Я не мог сделать это для нее. Не мог. Более того, я не хотел этого делать.
И Джаспер Клири должна немедленно убраться из моей головы.
— Мам, правда, это очень масштабно.
— И если ты этого не сделаешь, — вклинилась она, — я найду для тебя кого-нибудь. Как ты знаешь, я без проблем сделала это для твоей сестры и буду счастлива сделать это для тебя.
Это был не вариант. Нет. Жесткий отказ. Было забавно наблюдать за тем, как моя мать занимается романтическими делами моей сестры, но я ни за что на свете не желал испытать на себе подобную инквизицию.
— Мам, будь серьезнее. В этом нет необходимости.
Еще один четкий кивок.
— Потому что ты приложишь усилия, чтобы найти кого-то.
— Нет, я не об этом, — сказала я. — В этом нет необходимости, потому что я не Магнолия, и мне не нужно, чтобы ты устраивала мне знакомства или неожиданные свидания вслепую.
— Ты прав. Ты не Магнолия. — Моя мама схватила со стола две фиолетовые азалии, и теперь ее руки были перегружены растениями. Она отошла в сторону, но быстро вернулась с товаром в тележке. — У Магнолии было свое эмоциональное дерьмо, но она не притворялась, что ей лучше быть одной. Ты, мой дорогой сын, полон совсем другого дерьма.
— Ты многого просишь, — сказал я. — Ты просишь меня познакомиться с кем-то завтра, практически сразу, испытать тонну сильных чувств и привести этого человека на свою вечеринку. Это безумные сроки.
В этот момент я не мог выбросить Джаспер из головы. Все, о чем я мог думать — это прикосновение ее губ и ее маленькие голодные руки, задирающие мою рубашку. Это не прекращалось. Я все равно не обращал на это внимания.
— Тебе кажется, что это много, потому что решил, что люди — это слишком рискованно, слишком много работы.
Это было неправдой. Совсем не так.
Мама потянулась за еще одной фиолетовой азалией, а потом посмотрела на меня.
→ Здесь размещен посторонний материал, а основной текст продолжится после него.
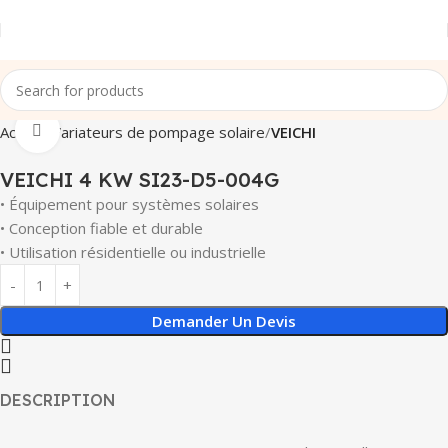
Click to enlarge
Accueil
Variateurs de pompage solaire
VEICHI
VEICHI 4 KW SI23-D5-004G
• Équipement pour systèmes solaires
• Conception fiable et durable
• Utilisation résidentielle ou industrielle
Demander Un Devis
DESCRIPTION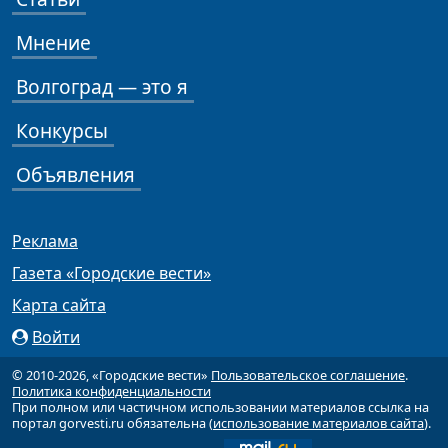
Мнение
Волгоград — это я
Конкурсы
Объявления
Реклама
Газета «Городские вести»
Карта сайта
Войти
© 2010-2026, «Городские вести»
Пользовательское соглашение
.
Политика конфиденциальности
При полном или частичном использовании материалов ссылка на
портал gorvesti.ru обязательна (
использование материалов сайта
).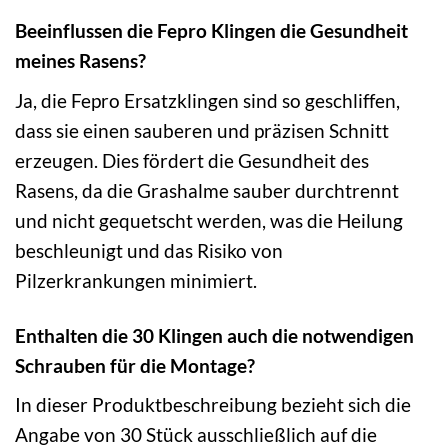
Beeinflussen die Fepro Klingen die Gesundheit
meines Rasens?
Ja, die Fepro Ersatzklingen sind so geschliffen,
dass sie einen sauberen und präzisen Schnitt
erzeugen. Dies fördert die Gesundheit des
Rasens, da die Grashalme sauber durchtrennt
und nicht gequetscht werden, was die Heilung
beschleunigt und das Risiko von
Pilzerkrankungen minimiert.
Enthalten die 30 Klingen auch die notwendigen
Schrauben für die Montage?
In dieser Produktbeschreibung bezieht sich die
Angabe von 30 Stück ausschließlich auf die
— Докажи мне, что ошибаешься, и преподнеси мне это в подарок.
— Ты просишь меня разочаровать тебя, — сказал я.
Она покатила свою тележку к кассе. Я последовал за ней.
— Ты же знаешь, что я не прошу тебя ни от чего отказываться, верно? Я прошу тебя ожидать большего. Я прошу тебя проявить заботу о ком-то и позволить этому человеку заботиться о тебе. Я прошу тебя попробовать и посмотреть, что из этого выйдет. Я прошу тебя приглашать кого-то в свою постель, когда он что-то для тебя значит, а не только когда это тебя развлекает. И не пойми меня неправильно, когда я говорю «кого-то». Если ты счастлив с несколькими людьми, то и я буду счастлива. Если ты скажешь, что поселишься с семью гномами, что ж, дорогой, мне просто придется найти для них место за обеденным столом по воскресеньям. Но я хочу, чтобы ты попробовал позволить кому-то заботиться о тебе и быть заботливым сам. Ты слишком долго не позволял себе этого.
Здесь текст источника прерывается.